** Task requirements **
Set out exactly, line by line, the stretch of data below that begins at the line containing "luminosità, vista, pertinenze, classe" and ends at the line containing "Hartje oranje", with both ends kept.

Page-level text extractions
⁂

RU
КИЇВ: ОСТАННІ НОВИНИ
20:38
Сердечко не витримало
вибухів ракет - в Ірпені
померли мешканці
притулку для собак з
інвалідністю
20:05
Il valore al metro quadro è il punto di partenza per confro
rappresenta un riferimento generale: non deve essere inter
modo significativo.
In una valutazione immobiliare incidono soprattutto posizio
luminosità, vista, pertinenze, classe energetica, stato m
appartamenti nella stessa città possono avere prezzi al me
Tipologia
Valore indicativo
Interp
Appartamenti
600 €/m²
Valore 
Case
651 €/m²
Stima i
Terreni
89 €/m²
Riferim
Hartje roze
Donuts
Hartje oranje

⁂

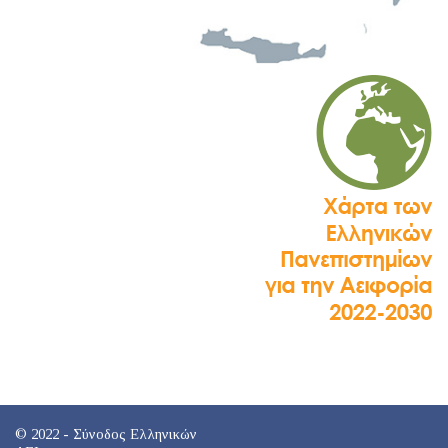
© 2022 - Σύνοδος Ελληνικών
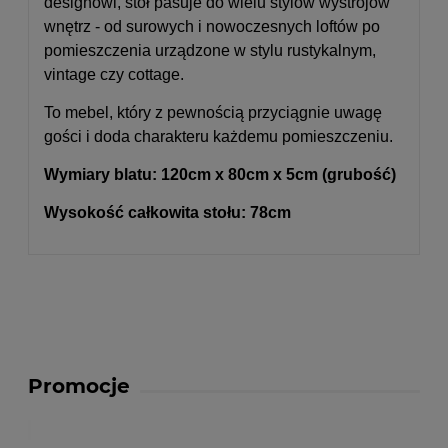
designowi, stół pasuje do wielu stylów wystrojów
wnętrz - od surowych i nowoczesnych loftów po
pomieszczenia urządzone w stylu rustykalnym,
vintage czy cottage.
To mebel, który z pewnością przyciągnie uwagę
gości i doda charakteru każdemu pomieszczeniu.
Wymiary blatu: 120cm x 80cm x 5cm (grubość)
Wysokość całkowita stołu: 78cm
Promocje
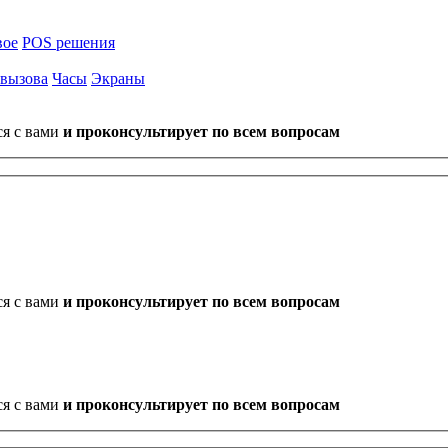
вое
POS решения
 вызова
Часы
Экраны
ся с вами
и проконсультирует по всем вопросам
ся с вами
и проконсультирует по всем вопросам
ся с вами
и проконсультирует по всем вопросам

⁂

** Output for this task **
luminosità, vista, pertinenze, classe energetica, stato m
appartamenti nella stessa città possono avere prezzi al me
Tipologia
Valore indicativo
Interp
Appartamenti
600 €/m²
Valore 
Case
651 €/m²
Stima i
Terreni
89 €/m²
Riferim
Hartje roze
Donuts
Hartje oranje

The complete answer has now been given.